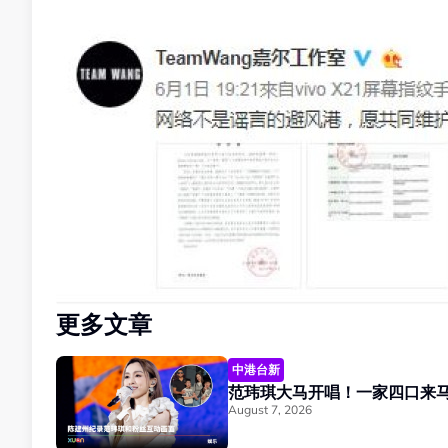
更多文章
中港台新
August 7, 2026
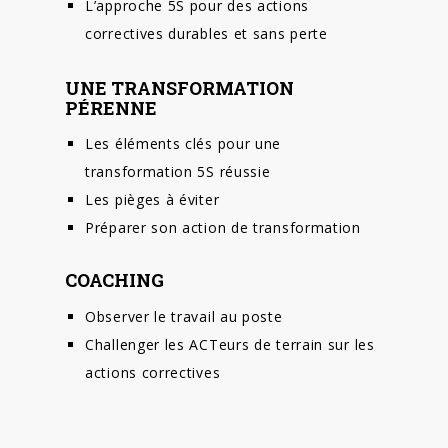
L’approche 5S pour des actions
correctives durables et sans perte
UNE TRANSFORMATION
PÉRENNE
Les éléments clés pour une
transformation 5S réussie
Les pièges à éviter
Préparer son action de transformation
COACHING
Observer le travail au poste
Challenger les ACTeurs de terrain sur les
actions correctives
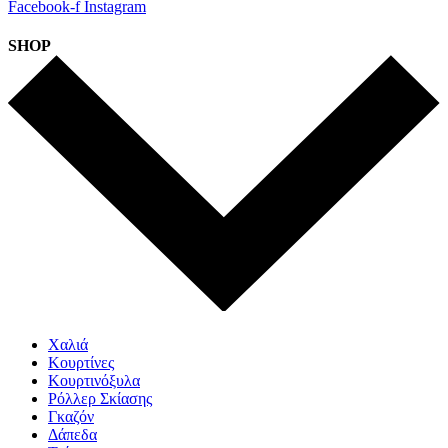
Facebook-f
Instagram
SHOP
Χαλιά
Κουρτίνες
Κουρτινόξυλα
Ρόλλερ Σκίασης
Γκαζόν
Δάπεδα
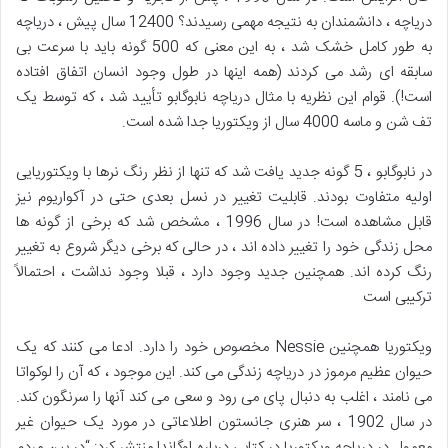
دریاچه ، دانشمندان به نتیجه مهمی رسیدند؟ 12400 سال پیش ، دریاچه
به طور کامل خشک شد ، به این معنی که 500 گونه باید با سرعت بی
سابقه ای رشد می کردند (همه اینها در طول وجود انسان اتفاق افتاده
است!). قوام این نظریه با مثال دریاچه نابوگابو تأیید شد ، که توسط یک
تف شن و ماسه 4000 سال از ویکتوریا جدا شده است.
در نابوگابو ، 5 گونه جدید یافت شد که تنها از نظر رنگ نرها با ویکتوریایی
اولیه متفاوت بودند. قابلیت تغییر در نسل بعدی حتی در آکواریوم نیز
قابل مشاهده است! در سال 1996 ، مشخص شد که برخی از گونه ها
محل زندگی خود را تغییر داده اند ، در حالی که برخی دیگر شروع به تغییر
رنگ کرده اند. همچنین جدید وجود دارد ، قبلا وجود نداشت ، احتمالاً
ترکیبی است
ویکتوریا همچنین Nessie مخصوص خود را دارد. ادعا می کنند که یک
حیوان عظیم مرموز در دریاچه زندگی می کند. این موجود ، که آن را لوکواتا
می نامند ، اغلب به دنبال پای می رود و سعی می کند آنها را سرنگون کند.
در سال 1902 ، سر هنری جانستون اطلاعاتی در مورد یک حیوان غیر
معمول در دریاچه ویکتوریا در کتابی درباره اوگاندا منتشر کرد: “در بین مردم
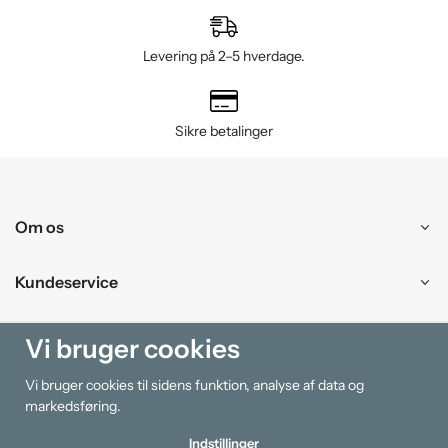
Levering på 2–5 hverdage.
Sikre betalinger
Om os
Kundeservice
Handle ind
Vi bruger cookies
Vi bruger cookies til sidens funktion, analyse af data og
Information
markedsføring.
Indstillinger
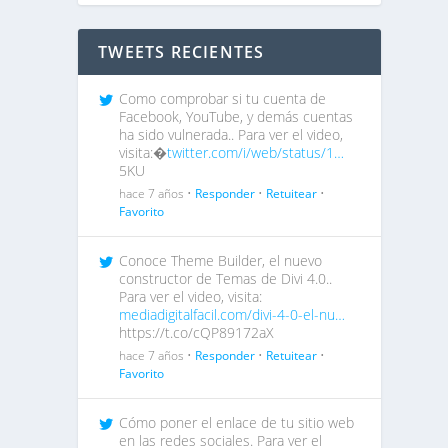
TWEETS RECIENTES
Como comprobar si tu cuenta de
Facebook, YouTube, y demás cuentas
ha sido vulnerada.. Para ver el video,
visita:�
twitter.com/i/web/status/1…
5KU
hace 7 años •
Responder
•
Retuitear
•
Favorito
Conoce Theme Builder, el nuevo
constructor de Temas de Divi 4.0..
Para ver el video, visita:
mediadigitalfacil.com/divi-4-0-el-nu…
https://t.co/cQP89172aX
hace 7 años •
Responder
•
Retuitear
•
Favorito
Cómo poner el enlace de tu sitio web
en las redes sociales. Para ver el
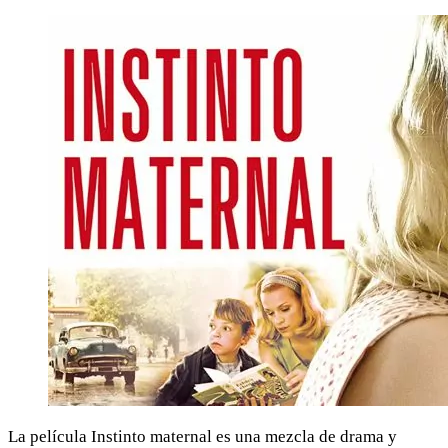
La película Instinto maternal es una mezcla de drama y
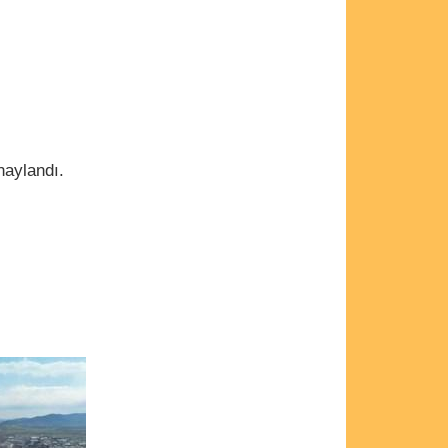
naylandı.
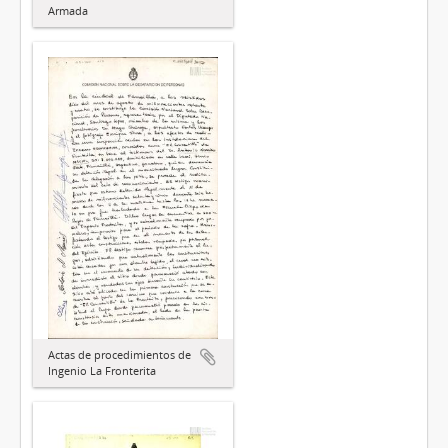
Armada
Actas de procedimientos de
Ingenio La Fronterita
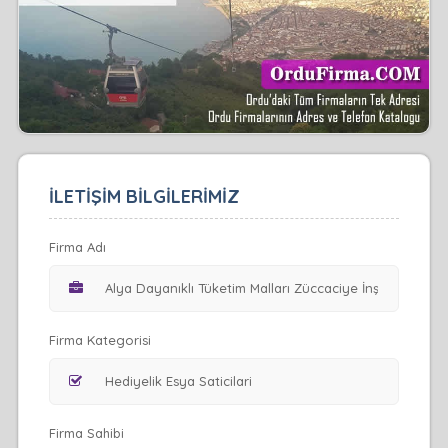
İLETİŞİM BİLGİLERİMİZ
Firma Adı
Firma Kategorisi
Firma Sahibi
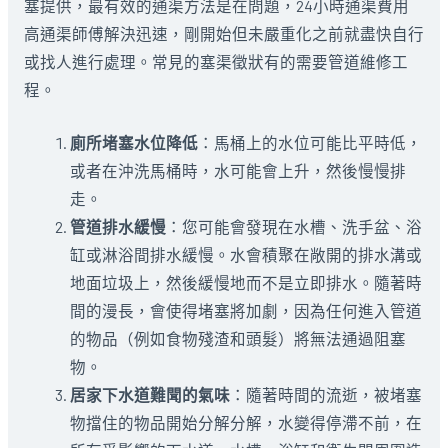
塞提供，最有效的通渠方法是在問題，24小時通渠費用
高通渠師傅解決迅速，剛開始但未嚴重化之前就盡快自行
或找人進行處理。常見的塞渠徵狀有的需要管道維修工
程。
廁所堵塞水位降低
：馬桶上的水位可能比平時低，
或者在沖洗馬桶時，水可能會上升，然後慢慢排
走。
管道排水緩慢
：您可能會發現在水槽、洗手盆、浴
缸或淋浴間排水緩慢。水會積聚在敞開的排水溝或
地面垃圾上，然後緩慢地而不是立即排水。隨著時
間的漫長，會使得堵塞將加劇，因為任何進入管道
的物品（例如食物殘渣和頭髮）將無法通過阻塞
物。
居家下水道難聞的氣味
：隨著時間的流逝，被堵塞
物擋住的物品開始分解分解，水變得停滯不前，在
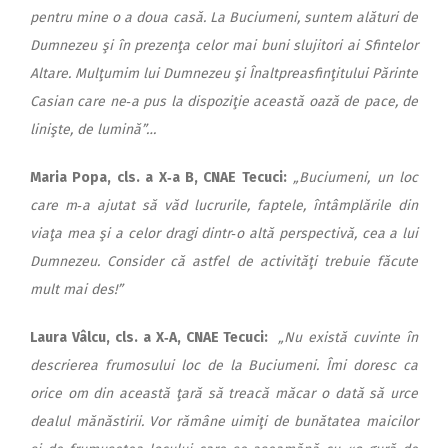
pentru mine o a doua casă. La Buciumeni, suntem alături de
Dumnezeu şi în prezenţa celor mai buni slujitori ai Sfintelor
Altare. Mulţumim lui Dumnezeu şi Înaltpreasfinţitului Părinte
Casian care ne‑a pus la dispoziţie această oază de pace, de
linişte, de lumină”…
Maria Popa, cls. a X‑a B, CNAE Tecuci:
„Buciumeni, un loc
care m‑a ajutat s
ă văd lucrurile, faptele, întâm­plările din
viaţa mea şi a celor dragi dintr‑o altă perspectivă, cea a lui
Dumnezeu. Consider că astfel de activităţi trebuie făcute
mult mai des!”
Laura Vâlcu, cls. a X‑A, CNAE Tecuci:
„Nu exist
ă cuvinte în
descrierea frumosului loc de la Buciumeni. Îmi doresc ca
orice om din această ţară să treacă măcar o dată să urce
dealul mănăstirii. Vor rămâne uimiţi de bunătatea maicilor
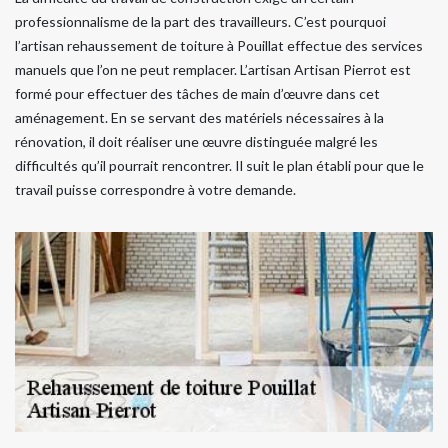
professionnalisme de la part des travailleurs. C’est pourquoi
l’artisan rehaussement de toiture à Pouillat effectue des services
manuels que l’on ne peut remplacer. L’artisan Artisan Pierrot est
formé pour effectuer des tâches de main d’œuvre dans cet
aménagement. En se servant des matériels nécessaires à la
rénovation, il doit réaliser une œuvre distinguée malgré les
difficultés qu’il pourrait rencontrer. Il suit le plan établi pour que le
travail puisse correspondre à votre demande.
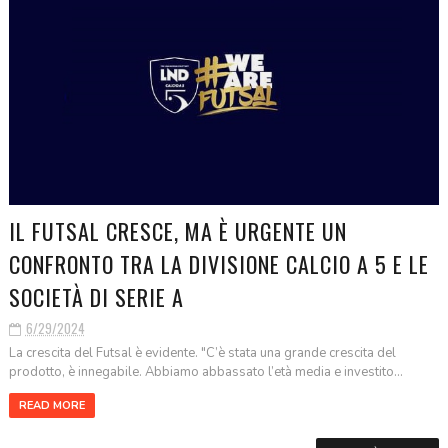
IL FUTSAL CRESCE, MA È URGENTE UN
CONFRONTO TRA LA DIVISIONE CALCIO A 5 E LE
SOCIETÀ DI SERIE A
6/29/2024
La crescita del Futsal è evidente. "C’è stata una grande crescita del
prodotto, è innegabile. Abbiamo abbassato l’età media e investito...
READ MORE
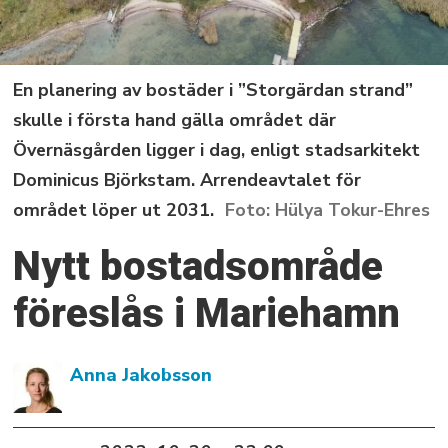
En planering av bostäder i ”Storgärdan strand”
skulle i första hand gälla området där
Övernäsgården ligger i dag, enligt stadsarkitekt
Dominicus Björkstam. Arrendeavtalet för
området löper ut 2031.
Hülya Tokur-Ehres
Nytt bostadsområde
föreslås i Mariehamn
Anna Jakobsson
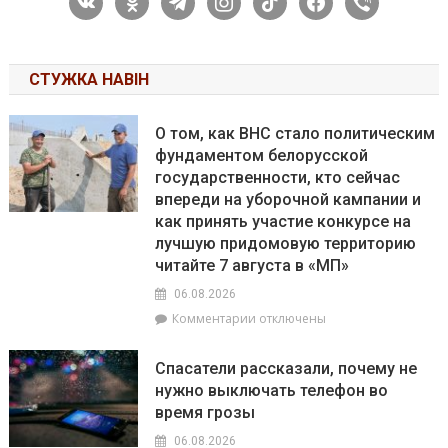
СТУЖКА НАВІН
О том, как ВНС стало политическим
фундаментом белорусской
государственности, кто сейчас
впереди на уборочной кампании и
как принять участие конкурсе на
лучшую придомовую территорию
читайте 7 августа в «МП»
06.08.2026
к
Комментарии
отключены
записи
О
Спасатели рассказали, почему не
том,
нужно выключать телефон во
как
время грозы
ВНС
стало
06.08.2026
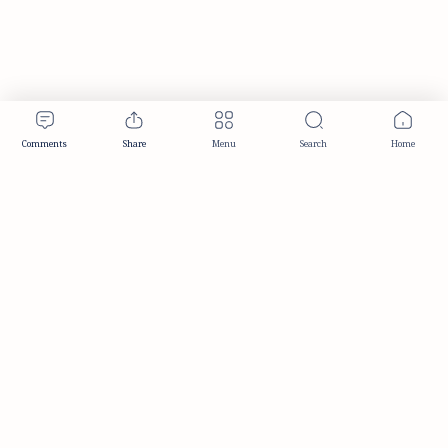
Publisher & Editorial Information
Established:
December 2012
Publisher:
Taemeer Web Design & Development
Head Office:
Hyderabad, Telangana, India
Editorial Responsibility:
TaemeerNews Editorial Team
Founder:
Syed Mukarram Niyaz
ISSN:
2349-0268
Location:
Hyderabad, Telangana, India
Contact:
contact@taemeer.com
|
|
|
|
Editorial Policy
Publisher Information
Editorial Board
Authors & Contributors
|
Contact
Privacy Policy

_The task_
I'd like the lines above from the one with "Como comprobar si tu cuenta de" up to and including the one with "mediadigitalfacil.com/divi-4-0-el-nu…" copied exactly, with no other lines.

_Your response_
Como comprobar si tu cuenta de
Facebook, YouTube, y demás cuentas
ha sido vulnerada.. Para ver el video,
visita:�
twitter.com/i/web/status/1…
5KU
hace 7 años •
Responder
•
Retuitear
•
Favorito
Conoce Theme Builder, el nuevo
constructor de Temas de Divi 4.0..
Para ver el video, visita:
mediadigitalfacil.com/divi-4-0-el-nu…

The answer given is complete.